Authors: Qingtao Liu, Pei Xu, Mingming Jin, Lei Wang, Fengqing Hu, Qi Yang, Rui Bi, Haibo Xiao, Lianyong Jiang, Fangbao Ding

Published in: Cancer Immunology, Immunotherapy | Issue 5/2024

Abstract

Background

Accumulation studies found that tumor-associated macrophages (TAMs) are a predominant cell in tumor microenvironment (TME), which function essentially during tumor progression. By releasing bioactive molecules, including circRNA, small extracellular vesicles (sEV) modulate immune cell functions in the TME, thereby affecting non-small cell lung cancer (NSCLC) progression.
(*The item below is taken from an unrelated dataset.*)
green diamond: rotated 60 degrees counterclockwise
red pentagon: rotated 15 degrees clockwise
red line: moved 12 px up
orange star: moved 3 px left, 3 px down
Nevertheless, biology functions and molecular mechanisms of M2 macrophage-derived sEV circRNAs in NSCLC are unclear.

Methods

Cellular experiments were conducted to verify the M2 macrophage-derived sEV (M2-EV) roles in NSCLC. Differential circRNA expression in M0 and M2-EV was validated by RNA sequencing. circFTO expression in NSCLC patients and cells was investigated via real-time PCR and FISH. The biological mechanism of circFTO in NSCLC was validated by experiments. Our team isolated sEV from M2 macrophages (M2Ms) and found that M2-EV treatment promoted NSCLC CP, migration, and glycolysis.

Results

High-throughput sequencing found that circFTO was highly enriched in M2-EV. FISH and RT-qPCR confirmed that circFTO expression incremented in NSCLC tissues and cell lines. Clinical studies confirmed that high circFTO expression correlated negatively with NSCLC patient survival. Luciferase reporter analysis confirmed that miR-148a-3p and PDK4 were downstream targets of circFTO. circFTO knockdown inhibited NSCLC cell growth and metastasis in in vivo experiments. Downregulating miR-148a-3p or overexpressing PDK4 restored the malignancy of NSCLC, including proliferation, migration, and aerobic glycolysis after circFTO silencing.

Conclusion

The study found that circFTO from M2-EV promoted NSCLC cell progression and glycolysis through miR-148a-3p/PDK4 axis. circFTO is a promising prognostic and diagnostic NSCLC biomarker and has the potential to be a candidate NSCLC therapy target.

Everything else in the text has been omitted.